If you would like to use the already processed dta files (found in the already_processed_data folder) and perform the analysis, please follow these steps to ensure your machine is setup to run all the necessary scripts.

Machine setup

  1. Install the following packages in Stata:
  • coefplot
  • colorpalette
  • dstat
  • estout
  • grc1leg2
  • marginsplot
  • moremata (version 2.0.1 or newer)
  • violinplot

Files setup

  1. In scripts/00_control_center.do, change the following:
  • Change local macro mywd to the filepath of the GenAI_creativity_scripts folder.
  • Set local macro compile_type to "analysis" (local compile_type = "analysis").
  1. Run the scripts/00_control_center.do file.

Methods

This dataset is based on a pre-registered, two-phase experimental online study. In the first phase of our study, we recruited a group of N=293 participants (“writers”) who are asked to write a short, eight sentence story. Participants are randomly assigned to one of three conditions: Human only, Human with 1 GenAI idea, and Human with 5 GenAI ideas. In our Human only baseline condition, writers are assigned the task with no mention of or access to GenAI. In the two GenAI conditions, we provide writers with the option to call upon a GenAI technology (OpenAI’s GPT-4 model) to provide a three-sentence starting idea to inspire their own story writing. In one of the two GenAI conditions (Human with 5 GenAI ideas), writers can choose to receive up to five GenAI ideas, each providing a possibly different inspiration for their story. After completing their story, writers are asked to self-evaluate their story on novelty, usefulness, and several emotional characteristics.

In the second phase, the stories composed by the writers are then evaluated by a separate group of N=600 participants (“evaluators”). Evaluators read six randomly selected stories without being informed about writers being randomly assigned to access GenAI in some conditions (or not). All stories are evaluated by multiple evaluators on novelty, usefulness, and several emotional characteristics. After disclosing to evaluators whether GenAI was used during the creative process, we ask evaluators to rate the extent to which ownership and hypothetical profits should be split between the writer and the AI. Finally, we elicit evaluators’ general views on the extent to which they believe that the use of AI in producing creative output is ethical, how story ownership and hypothetical profits should be shared between AI creators and human creators, and how AI should be credited in the involvement of the creative output.

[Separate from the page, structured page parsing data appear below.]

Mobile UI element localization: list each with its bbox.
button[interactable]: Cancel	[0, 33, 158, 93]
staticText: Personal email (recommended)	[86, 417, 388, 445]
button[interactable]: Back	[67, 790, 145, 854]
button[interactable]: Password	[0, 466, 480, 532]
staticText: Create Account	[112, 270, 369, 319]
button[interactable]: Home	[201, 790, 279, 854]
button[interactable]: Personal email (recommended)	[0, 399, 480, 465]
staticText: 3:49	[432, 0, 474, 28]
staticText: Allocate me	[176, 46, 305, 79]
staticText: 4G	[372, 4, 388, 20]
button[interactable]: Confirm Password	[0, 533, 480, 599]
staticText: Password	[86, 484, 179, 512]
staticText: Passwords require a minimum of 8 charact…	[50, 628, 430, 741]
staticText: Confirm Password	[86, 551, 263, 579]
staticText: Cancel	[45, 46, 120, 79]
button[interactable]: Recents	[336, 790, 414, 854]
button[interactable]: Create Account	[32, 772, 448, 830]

The data was collected on the online study platform Prolific. The data was then cleaned, processed and analyzed with Stata. For the Writer Study, of the 500 participants who began the study, 169 exited the study prior to giving consent, 22 were dropped for not giving consent, and 13 dropped out prior to completing the study. Three participants in the Human only condition admitted to using GenAI during their story writing exercise and—as per our pre-registration—they were therefore dropped from the analysis, resulting in a total number of writers and stories of 293. For the Evaluator Study, each evaluator was shown 6 stories (2 stories from each topic). The evaluations associated with the writers who did not complete the writer study and those in the Human only condition who acknowledged using AI to complete the story were dropped. Thus, there are a total of 3,519 evaluations of 293 stories made by 600 evaluators. Four evaluations remained for five evaluators, five evaluations remained for 71, and all six remained for 524 evaluators.